Tools give earlier date for 'modern-thinking' humans

October 31, 2008
Tools give earlier date for 'modern-thinking' humans

The Sehonghong site is an area Oxford University archaeologists have been excavating since 1982.

(PhysOrg.com) -- An international team, including Oxford University archaeologists, has dated two explosions of sophisticated stone tool making in southern Africa much more precisely than has previously been possible.

The team dated the two events, known as the Still Bay and Howieson’s Poort industries, to around 80,000 and 60,000 years ago respectively.

This provides further evidence that humans (Homo sapiens) in southern Africa were ‘behaviourally modern’ – that is, thought and behaved like modern humans – before any migration of biologically modern humans to the rest of the world: most likely dated at around 60,000 years ago according to the ‘out of Africa 2’ theory. A report of the research is published in this week’s Science.

‘These new findings reinforce the understanding that we have to massively expand the timeframe over which people in southern Africa were no different from people today,’ said Professor Peter Mitchell of Oxford University’s School of Archaeology. ‘We will now have to think much more creatively about the past and what sorts of sophisticated human behaviours were going on in Africa over this vast new landscape of tens of thousands of years.’

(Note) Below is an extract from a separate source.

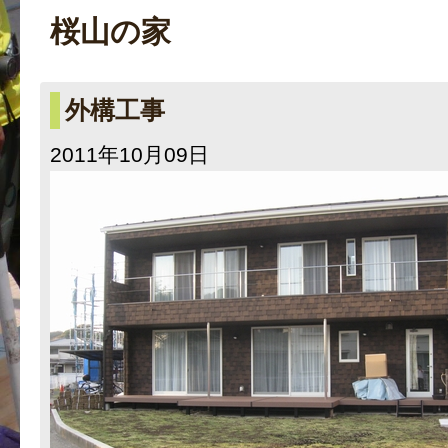
桜山の家
外構工事
2011年10月09日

The evidence comes from archaeological sites in Lesotho and South Africa. Characteristic of the older Still Bay objects are generally spearhead-shaped forms with sharp edges that may have seen them function as spear points or knife blades. The younger Howieson’s Poort objects are typically no more than a few centimetres long and have been worked into half-circles or other geometric shapes – they were probably set into bone or wooden shafts as points or barbs for spears and, possibly, even arrows.

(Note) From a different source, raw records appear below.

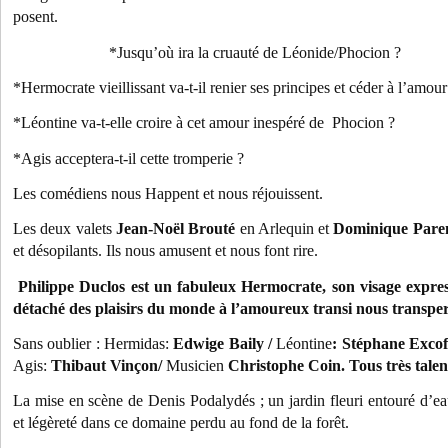
posent.
*Jusqu’où ira la cruauté de Léonide/Phocion ?
*Hermocrate vieillissant va-t-il renier ses principes et céder à l’amour
*Léontine va-t-elle croire à cet amour inespéré de Phocion ?
*Agis acceptera-t-il cette tromperie ?
Les comédiens nous Happent et nous réjouissent.
Les deux valets
Jean-Noël Brouté
en Arlequin et
Dominique Pare
et désopilants. Ils nous amusent et nous font rire.
Philippe Duclos est un fabuleux Hermocrate, son visage expre
détaché des plaisirs du monde à l’amoureux transi nous transper
Sans oublier :
Hermidas:
Edwige Baily /
Léontine
:
Stéphane Excof
Agis:
Thibaut Vinçon
/
Musicien
Christophe Coin. Tous très tale
La mise en scène de Denis Podalydés ; un jardin fleuri entouré d’eau
et légèreté dans ce domaine perdu au fond de la forêt.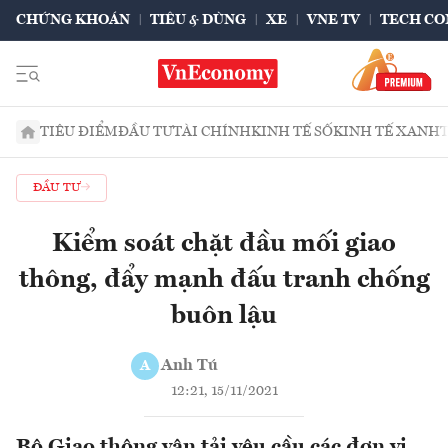
CHỨNG KHOÁN
TIÊU & DÙNG
XE
VNE TV
TECH CO
TIÊU ĐIỂM
ĐẦU TƯ
TÀI CHÍNH
KINH TẾ SỐ
KINH TẾ XANH
ĐẦU TƯ
Kiểm soát chặt đầu mối giao
thông, đẩy mạnh đấu tranh chống
buôn lậu
Anh Tú
A
12:21, 15/11/2021
Bộ Giao thông vận tải yêu cầu các đơn vị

‘What is particularly exciting is that recent research is also now suggesting that some of the Howieson’s Poort objects may have been used for arrowheads – if this is correct then our dating would push archery, and the invention of the bow and arrow, back to 60,000 years ago, perhaps even before modern humans left Africa,’ said Professor Peter Mitchell.

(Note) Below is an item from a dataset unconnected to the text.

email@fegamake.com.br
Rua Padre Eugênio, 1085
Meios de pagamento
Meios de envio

As part of the research Professor Mitchell and colleagues from Oxford helped to take samples of sediment from a number of sites in Lesotho where their excavations had revealed Howieson’s Poort objects. These samples, and others, were then analysed by scientists from The University of Wollongong, Australia, and University College London using a luminescence technique that provided the new dates.

Oxford University is the only UK university to specialise in archaeological research in southern Africa. Professor Mitchell has been investigating sites in Lesotho for 25 years and believes these findings will stimulate further research into the neglected history of early modern humans in southern Africa.